TTC and ACAT continue to communicate the limitations of low-floor buses to mobility device manufacturers to encourage them to design devices that we can accommodate. More information on the accessibility features of our buses and space limitations at mobility device locations is available on the TTC Easier Access website.

Issue: Priority seating

“Perhaps you should consider putting the designated seating for people who are going to sit with disabilities on the other side of the car away from where the wheelchairs go because I have got on and there's a person with disabilities sitting there and they have a hard time moving and that's the last person I want to ask to move because they need that seat. Why not have separate seating for wheelchair users and people seated?”

Response:

In Fall 2013, TTC will be standardizing the Priority Seating areas on our vehicles. This will include a Priority Seating area for customers with mobility devices (generally two sets of flip-up or flip-down seats per bus/subway car), and another Priority Seating area for customers with disabilities, seniors, and pregnant women. New highly visible information decals will be added to all Priority Seating areas.
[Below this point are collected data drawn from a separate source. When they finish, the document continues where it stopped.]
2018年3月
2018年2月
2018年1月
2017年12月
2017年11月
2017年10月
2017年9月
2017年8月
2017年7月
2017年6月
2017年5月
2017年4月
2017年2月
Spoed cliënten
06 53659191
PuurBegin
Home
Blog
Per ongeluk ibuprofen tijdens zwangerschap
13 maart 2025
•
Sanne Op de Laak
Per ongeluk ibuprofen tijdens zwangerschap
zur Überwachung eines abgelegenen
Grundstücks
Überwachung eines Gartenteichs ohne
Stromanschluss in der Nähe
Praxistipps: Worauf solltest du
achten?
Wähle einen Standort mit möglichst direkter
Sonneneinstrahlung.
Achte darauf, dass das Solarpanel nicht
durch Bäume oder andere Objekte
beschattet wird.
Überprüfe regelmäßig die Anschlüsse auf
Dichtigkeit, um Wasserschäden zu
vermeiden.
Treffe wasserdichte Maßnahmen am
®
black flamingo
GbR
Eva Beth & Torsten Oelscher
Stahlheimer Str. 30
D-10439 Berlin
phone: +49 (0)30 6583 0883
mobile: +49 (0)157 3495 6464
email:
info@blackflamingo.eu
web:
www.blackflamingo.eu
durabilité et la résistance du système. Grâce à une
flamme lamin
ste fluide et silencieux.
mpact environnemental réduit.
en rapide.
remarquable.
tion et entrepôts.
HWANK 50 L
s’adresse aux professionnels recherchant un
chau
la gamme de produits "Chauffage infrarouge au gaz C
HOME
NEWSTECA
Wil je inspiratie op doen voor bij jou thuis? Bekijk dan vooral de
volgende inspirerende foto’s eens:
Issue: Boarding subway trains

“Sometimes there is a difference in height between the subway cars and the platforms of two inches.”
“There are sometimes problems with the level of the train not lining up with the level of the platform. Three men had to lift me up in my chair and carry me on.”
“Subway - station floors and subway platforms not level - especially new trains - sometimes I can't get in.”

Response:

Issues have been identified with the vertical height difference between subway train floors, including that of the “Toronto Rocket” train and subway platforms. Normal track and wheel wear can affect floor heights of subway trains by up to 20 mm. The new Toronto Rocket trains could contribute up to 10 mm of the height variation primarily due to new (unworn) wheels, and height variances at some station platforms. TTC engineers are working on options to reduce the height difference between the trains and station platforms to correct this problem.
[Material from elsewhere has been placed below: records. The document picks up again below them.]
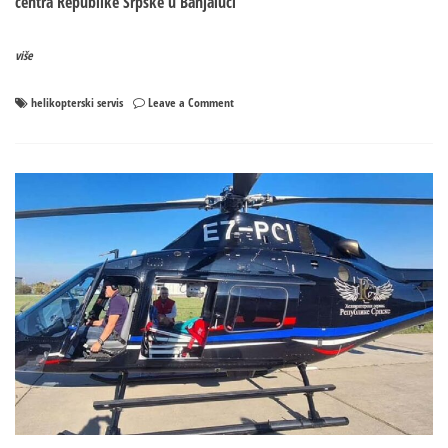
centra Republike Srpske u Banjaluci
više
on
helikopterski servis
Leave a Comment
Pacijentkinja
iz
Banjaluke
uspješno
medicinski
transportovana
helikopterom
u
Beograd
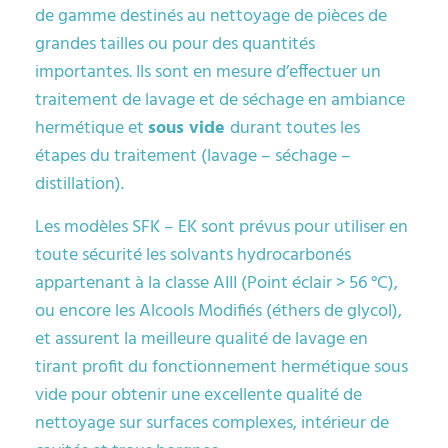
de gamme destinés au nettoyage de pièces de
grandes tailles ou pour des quantités
importantes. Ils sont en mesure d’effectuer un
traitement de lavage et de séchage en ambiance
hermétique et
sous vide
durant toutes les
étapes du traitement (lavage – séchage –
distillation).
Les modèles SFK – EK sont prévus pour utiliser en
toute sécurité les solvants hydrocarbonés
appartenant à la classe AIII (Point éclair > 56 °C),
ou encore les Alcools Modifiés (éthers de glycol),
et assurent la meilleure qualité de lavage en
tirant profit du fonctionnement hermétique sous
vide pour obtenir une excellente qualité de
nettoyage sur surfaces complexes, intérieur de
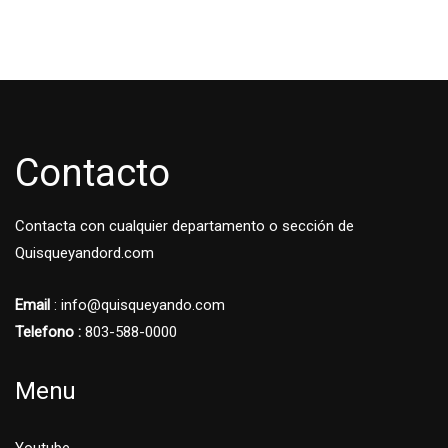
Contacto
Contacta con cualquier departamento o sección de
Quisqueyandord.com
Email
: info@quisqueyando.com
Telefono :
803-588-0000
Menu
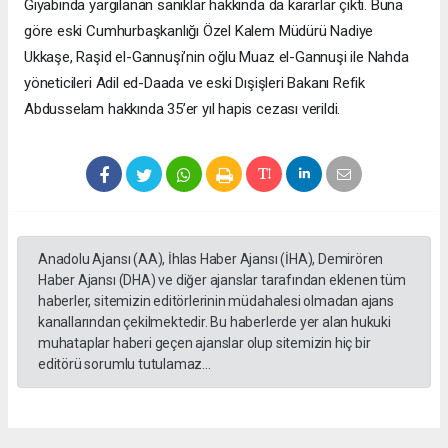
Gıyabında yargılanan sanıklar hakkında da kararlar çıktı. Buna
göre eski Cumhurbaşkanlığı Özel Kalem Müdürü Nadiye
Ukkaşe, Raşid el-Gannuşi’nin oğlu Muaz el-Gannuşi ile Nahda
yöneticileri Adil ed-Daada ve eski Dışişleri Bakanı Refik
Abdusselam hakkında 35’er yıl hapis cezası verildi.
Anadolu Ajansı (AA), İhlas Haber Ajansı (İHA), Demirören
Haber Ajansı (DHA) ve diğer ajanslar tarafından eklenen tüm
haberler, sitemizin editörlerinin müdahalesi olmadan ajans
kanallarından çekilmektedir. Bu haberlerde yer alan hukuki
muhataplar haberi geçen ajanslar olup sitemizin hiç bir
editörü sorumlu tutulamaz...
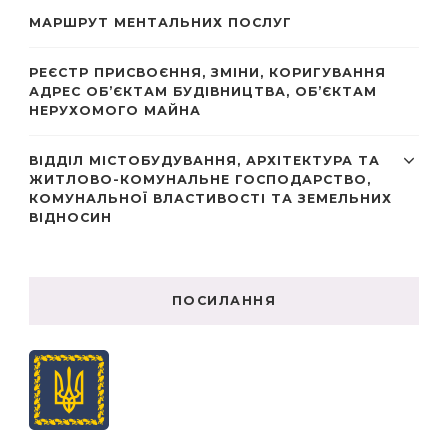
МАРШРУТ МЕНТАЛЬНИХ ПОСЛУГ
РЕЄСТР ПРИСВОЄННЯ, ЗМІНИ, КОРИГУВАННЯ
АДРЕС ОБ’ЄКТАМ БУДІВНИЦТВА, ОБ’ЄКТАМ
НЕРУХОМОГО МАЙНА
ВІДДІЛ МІСТОБУДУВАННЯ, АРХІТЕКТУРА ТА
ЖИТЛОВО-КОМУНАЛЬНЕ ГОСПОДАРСТВО,
КОМУНАЛЬНОЇ ВЛАСТИВОСТІ ТА ЗЕМЕЛЬНИХ
ВІДНОСИН
ПОСИЛАННЯ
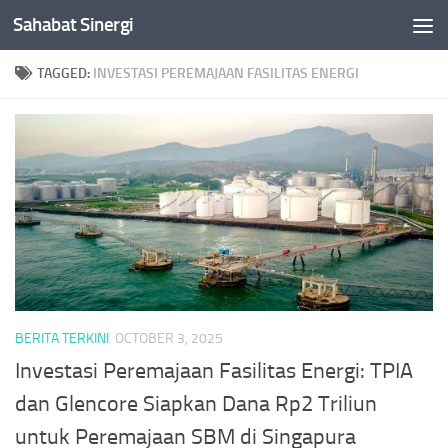
Sahabat Sinergi
Skip to content
TAGGED:
INVESTASI PEREMAJAAN FASILITAS ENERGI
BERITA TERKINI
OCTOBER 3, 2025
Investasi Peremajaan Fasilitas Energi: TPIA
dan Glencore Siapkan Dana Rp2 Triliun
untuk Peremajaan SBM di Singapura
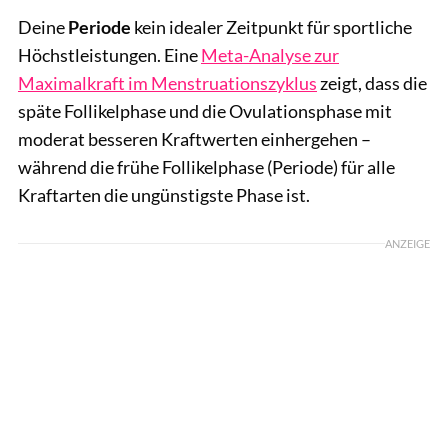
Deine
Periode
kein idealer Zeitpunkt für sportliche
Höchstleistungen. Eine
Meta-Analyse zur
Maximalkraft im Menstruationszyklus
zeigt, dass die
späte Follikelphase und die Ovulationsphase mit
moderat besseren Kraftwerten einhergehen –
während die frühe Follikelphase (Periode) für alle
Kraftarten die ungünstigste Phase ist.
ANZEIGE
Issue: Escalator directions

“Where there are two escalators in the station, it would be good that one is used to go up and the other is used to bring the passengers down. Sometimes I have observed that at the subway stations, both escalators are working going up, which is rather inconvenient. Even if there is an elevator, it's always better to have one escalator going up and one going down.”
“Escalators should function at all subway stations - one going up and one going down to the train platforms at all times.”

Response:

TTC staff is reviewing the policies for escalator directions across all TTC subway stations, in order to balance the needs of all users, including parents with children, seniors, and customers with disabilities, with other considerations, such as rush hour pedestrian flows. Based on this review, TTC may make changes to the direction of some station escalators.
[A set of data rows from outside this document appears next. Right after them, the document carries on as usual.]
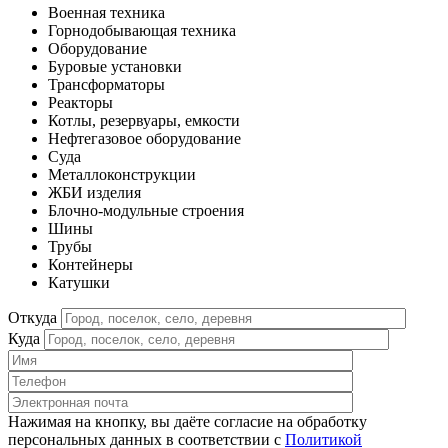
Военная техника
Горнодобывающая техника
Оборудование
Буровые установки
Трансформаторы
Реакторы
Котлы, резервуары, емкости
Нефтегазовое оборудование
Cуда
Металлоконструкции
ЖБИ изделия
Блочно-модульные строения
Шины
Трубы
Контейнеры
Катушки
Откуда
Куда
Нажимая на кнопку, вы даёте согласие на обработку
персональных данных в соответствии c
Политикой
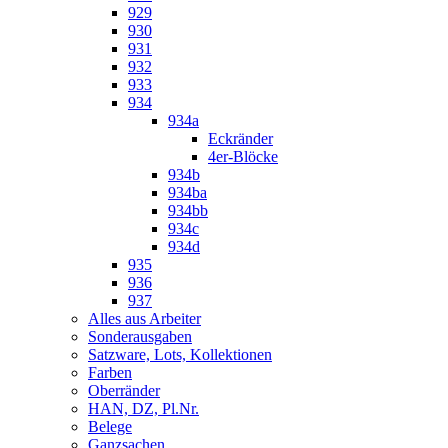
929
930
931
932
933
934
934a
Eckränder
4er-Blöcke
934b
934ba
934bb
934c
934d
935
936
937
Alles aus Arbeiter
Sonderausgaben
Satzware, Lots, Kollektionen
Farben
Oberränder
HAN, DZ, Pl.Nr.
Belege
Ganzsachen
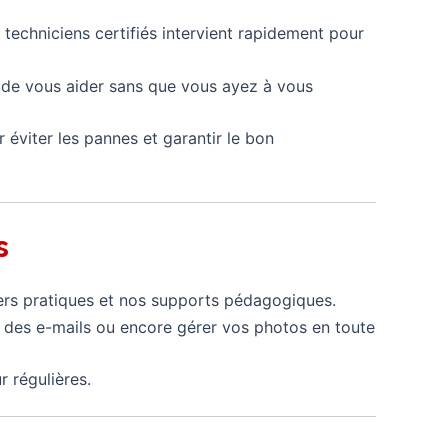
 techniciens certifiés intervient rapidement pour
n de vous aider sans que vous ayez à vous
 éviter les pannes et garantir le bon
s
liers pratiques et nos supports pédagogiques.
 des e-mails ou encore gérer vos photos en toute
r régulières.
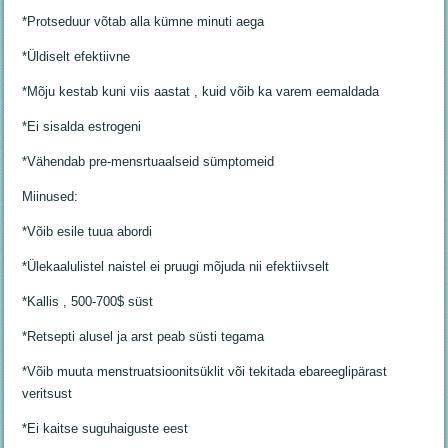
*Protseduur võtab alla kümne minuti aega
*Üldiselt efektiivne
*Mõju kestab kuni viis aastat , kuid võib ka varem eemaldada
*Ei sisalda estrogeni
*Vähendab pre-mensrtuaalseid sümptomeid
Miinused:
*Võib esile tuua abordi
*Ülekaalulistel naistel ei pruugi mõjuda nii efektiivselt
*Kallis , 500-700$ süst
*Retsepti alusel ja arst peab süsti tegama
*Võib muuta menstruatsioonitsüklit või tekitada ebareeglipärast
veritsust
*Ei kaitse suguhaiguste eest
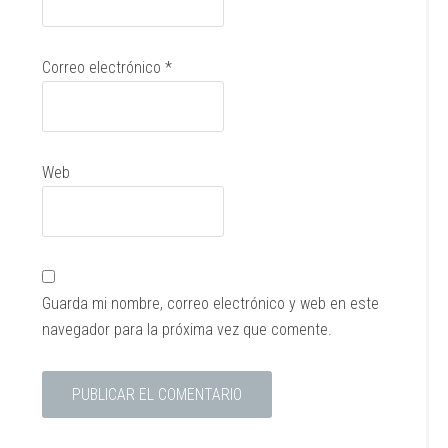
Correo electrónico
*
Web
Guarda mi nombre, correo electrónico y web en este
navegador para la próxima vez que comente.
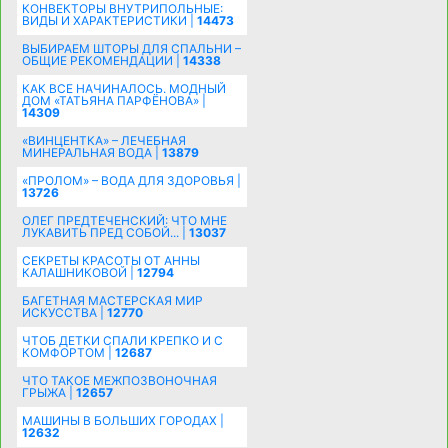
КОНВЕКТОРЫ ВНУТРИПОЛЬНЫЕ:
ВИДЫ И ХАРАКТЕРИСТИКИ |
14473
ВЫБИРАЕМ ШТОРЫ ДЛЯ СПАЛЬНИ –
ОБЩИЕ РЕКОМЕНДАЦИИ |
14338
КАК ВСЕ НАЧИНАЛОСЬ. МОДНЫЙ
ДОМ «ТАТЬЯНА ПАРФЁНОВА» |
14309
«ВИНЦЕНТКА» – ЛЕЧЕБНАЯ
МИНЕРАЛЬНАЯ ВОДА |
13879
«ПРОЛОМ» – ВОДА ДЛЯ ЗДОРОВЬЯ |
13726
ОЛЕГ ПРЕДТЕЧЕНСКИЙ: ЧТО МНЕ
ЛУКАВИТЬ ПРЕД СОБОЙ... |
13037
СЕКРЕТЫ КРАСОТЫ ОТ АННЫ
КАЛАШНИКОВОЙ |
12794
БАГЕТНАЯ МАСТЕРСКАЯ МИР
ИСКУССТВА |
12770
ЧТОБ ДЕТКИ СПАЛИ КРЕПКО И С
КОМФОРТОМ |
12687
ЧТО ТАКОЕ МЕЖПОЗВОНОЧНАЯ
ГРЫЖА |
12657
МАШИНЫ В БОЛЬШИХ ГОРОДАХ |
12632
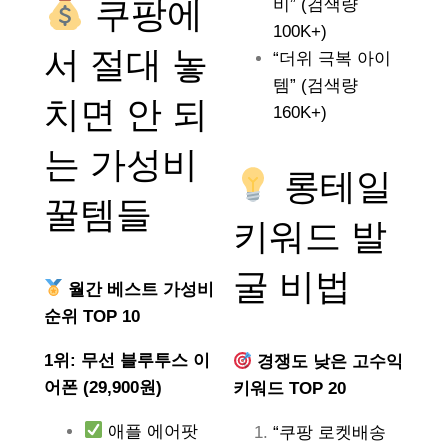
쿠팡에
비” (검색량
100K+)
서 절대 놓
“더위 극복 아이
템” (검색량
치면 안 되
160K+)
는
가성비
롱테일
꿀템들
키워드 발
굴 비법
월간 베스트 가성비
순위 TOP 10
1위: 무선 블루투스 이
경쟁도 낮은 고수익
어폰 (29,900원)
키워드 TOP 20
애플 에어팟
“쿠팡 로켓배송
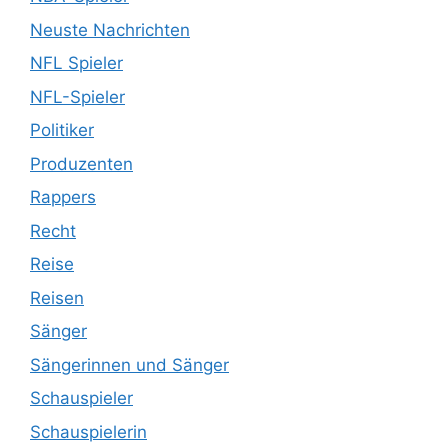
Neuste Nachrichten
NFL Spieler
NFL-Spieler
Politiker
Produzenten
Rappers
Recht
Reise
Reisen
Sänger
Sängerinnen und Sänger
Schauspieler
Schauspielerin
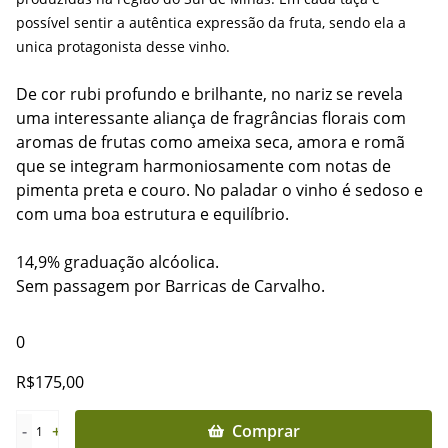
possível sentir a autêntica expressão da fruta, sendo ela a
unica protagonista desse vinho.
De cor rubi profundo e brilhante, no nariz se revela
uma interessante aliança de fragrâncias florais com
aromas de frutas como ameixa seca, amora e romã
que se integram harmoniosamente com notas de
pimenta preta e couro. No paladar o vinho é sedoso e
com uma boa estrutura e equilíbrio.
14,9% graduação alcóolica.
Sem passagem por Barricas de Carvalho.
0
R$
175,00
-
+
Comprar
1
Issue: Wheel-Trans vehicle design

“Seats at the back of Wheel-Trans buses are too close to the wheel hump.”
 “Wheel-Trans vehicles should have a phone for drivers to phone customers.”

Response:

The design of Wheel-Trans buses is in compliance with Provincial standards and was reviewed by ACAT. The design is intended to accommodate as many passengers with mobility devices as possible in the space. Wheel-Trans Operators have direct contact with Wheel-Trans Dispatch who can contact a customer if required in the event of an emergency or other unusual situation.

Issue: Contracted Wheel-Trans taxi design

“Improve accessible taxis - they need to have a step to rest feet and proper arm handles!”
“Wheel-Trans front seats should be for the people who need it most.”
“Dislike Wheel-Trans' taxis - not friendly for seniors. Should purchase Wheel-Trans vans, or more friendly vehicles for seniors.”

Response:

All accessible taxis are required to meet provincial standards. If there are physical limitations that prevent the use of accessible taxis please call Wheel-Trans Customer Service at 416-393-4111 or wtcs@ttc.ca. The front seat will be provided to the customer who has that note on file unless another customer with a similar note is picked up first, then it will be on a first come first serve basis. Customers who have difficulty entering/exiting a sedan taxi can ask to be restricted to buses and minivans only.